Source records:
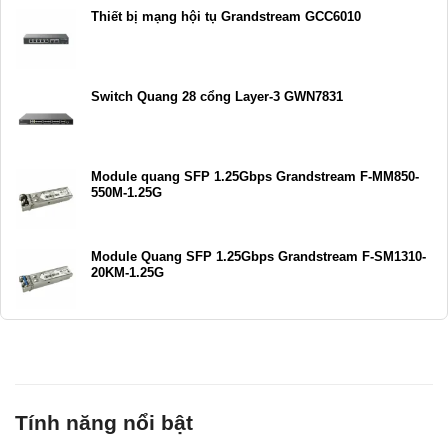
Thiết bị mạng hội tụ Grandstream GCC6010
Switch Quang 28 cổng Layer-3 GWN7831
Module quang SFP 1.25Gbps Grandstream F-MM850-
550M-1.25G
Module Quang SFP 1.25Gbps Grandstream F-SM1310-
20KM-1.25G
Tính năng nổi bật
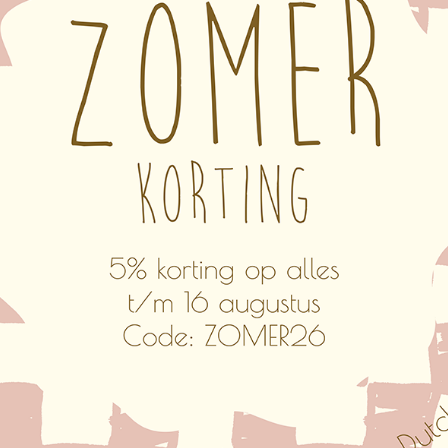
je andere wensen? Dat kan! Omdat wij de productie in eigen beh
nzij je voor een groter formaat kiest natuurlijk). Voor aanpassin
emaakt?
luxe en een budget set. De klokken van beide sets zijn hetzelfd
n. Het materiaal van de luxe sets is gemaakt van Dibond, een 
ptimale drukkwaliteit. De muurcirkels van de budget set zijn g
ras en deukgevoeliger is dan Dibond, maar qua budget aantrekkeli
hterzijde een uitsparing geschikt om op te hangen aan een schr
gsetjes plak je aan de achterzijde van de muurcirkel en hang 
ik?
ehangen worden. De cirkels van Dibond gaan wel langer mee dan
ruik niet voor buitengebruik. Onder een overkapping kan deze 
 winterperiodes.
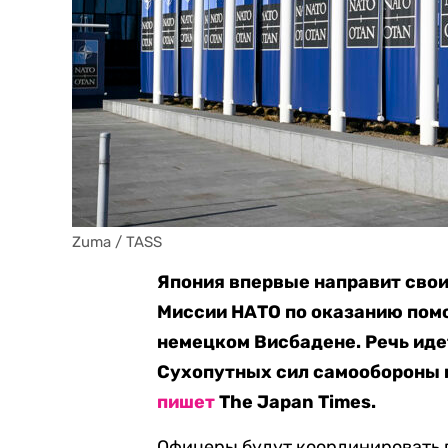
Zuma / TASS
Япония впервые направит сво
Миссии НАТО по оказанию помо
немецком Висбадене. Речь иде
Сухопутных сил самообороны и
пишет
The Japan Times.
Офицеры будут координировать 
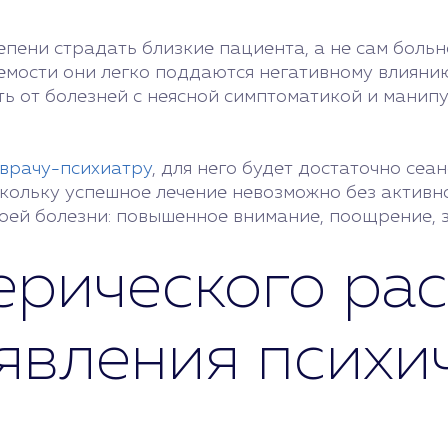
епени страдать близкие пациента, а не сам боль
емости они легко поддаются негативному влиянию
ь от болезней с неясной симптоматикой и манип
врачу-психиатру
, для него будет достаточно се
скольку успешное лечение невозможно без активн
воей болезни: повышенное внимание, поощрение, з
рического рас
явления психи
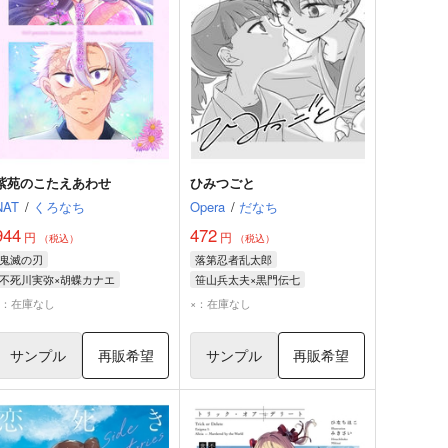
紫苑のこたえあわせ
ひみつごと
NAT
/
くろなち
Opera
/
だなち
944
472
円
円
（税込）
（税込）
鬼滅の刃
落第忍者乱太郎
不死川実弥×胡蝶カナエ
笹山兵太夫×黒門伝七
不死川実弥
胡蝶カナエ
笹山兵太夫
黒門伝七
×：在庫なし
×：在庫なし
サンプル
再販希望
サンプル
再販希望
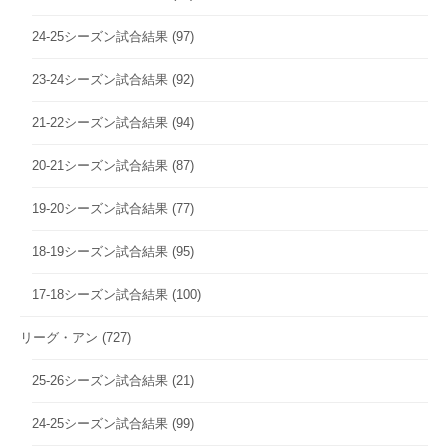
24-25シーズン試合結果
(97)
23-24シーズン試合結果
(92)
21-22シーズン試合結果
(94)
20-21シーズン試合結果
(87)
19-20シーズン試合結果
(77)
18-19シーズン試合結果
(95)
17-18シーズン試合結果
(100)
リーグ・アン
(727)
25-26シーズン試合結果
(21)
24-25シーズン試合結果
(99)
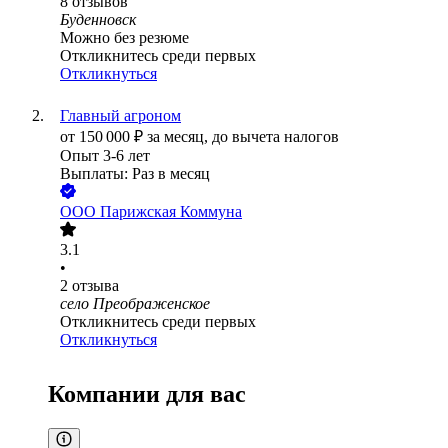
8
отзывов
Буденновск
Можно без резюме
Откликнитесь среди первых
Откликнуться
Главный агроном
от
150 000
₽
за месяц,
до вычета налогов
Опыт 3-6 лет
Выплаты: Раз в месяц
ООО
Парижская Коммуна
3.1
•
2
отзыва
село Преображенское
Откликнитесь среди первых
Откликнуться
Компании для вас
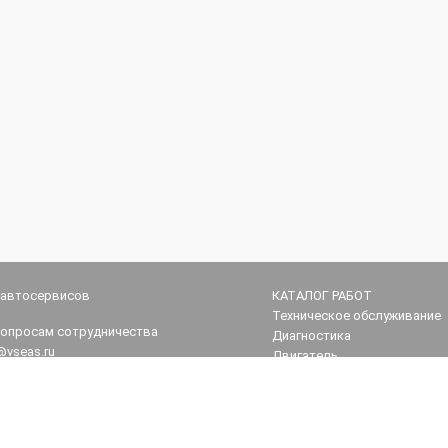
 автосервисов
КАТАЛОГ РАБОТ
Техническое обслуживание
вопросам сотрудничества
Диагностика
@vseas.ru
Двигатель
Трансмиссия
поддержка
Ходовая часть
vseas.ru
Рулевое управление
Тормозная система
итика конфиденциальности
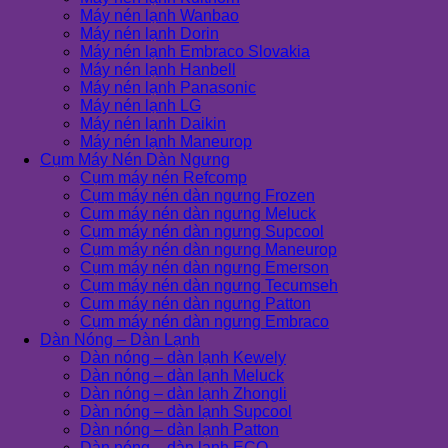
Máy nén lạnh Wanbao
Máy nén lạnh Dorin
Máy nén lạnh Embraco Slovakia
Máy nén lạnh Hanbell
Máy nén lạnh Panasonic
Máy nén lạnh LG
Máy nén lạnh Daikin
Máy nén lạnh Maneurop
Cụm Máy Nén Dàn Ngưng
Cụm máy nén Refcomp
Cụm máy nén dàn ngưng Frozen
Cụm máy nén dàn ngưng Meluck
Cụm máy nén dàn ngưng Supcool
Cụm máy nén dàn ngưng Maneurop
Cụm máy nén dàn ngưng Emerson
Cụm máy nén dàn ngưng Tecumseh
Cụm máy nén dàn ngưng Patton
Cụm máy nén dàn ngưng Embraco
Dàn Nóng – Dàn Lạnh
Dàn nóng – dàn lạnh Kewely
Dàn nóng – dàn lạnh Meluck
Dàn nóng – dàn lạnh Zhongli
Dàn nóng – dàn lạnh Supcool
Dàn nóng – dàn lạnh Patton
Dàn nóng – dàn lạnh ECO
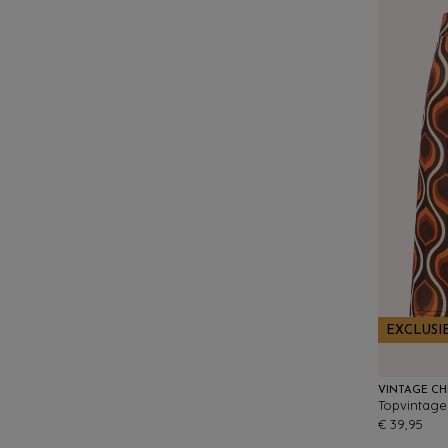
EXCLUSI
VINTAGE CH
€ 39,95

** Task to carry out **
Repeat only the lines from the one with "Cụm máy nén dàn ngưng Embraco" through the end of the data, both included and exactly as written. Pictures stay out of the copy.

** Solution for this task **
Cụm máy nén dàn ngưng Embraco
Dàn Nóng – Dàn Lạnh
Dàn nóng – dàn lạnh Kewely
Dàn nóng – dàn lạnh Meluck
Dàn nóng – dàn lạnh Zhongli
Dàn nóng – dàn lạnh Supcool
Dàn nóng – dàn lạnh Patton
Dàn nóng – dàn lạnh ECO
EXCLUSI
VINTAGE CH
€ 39,95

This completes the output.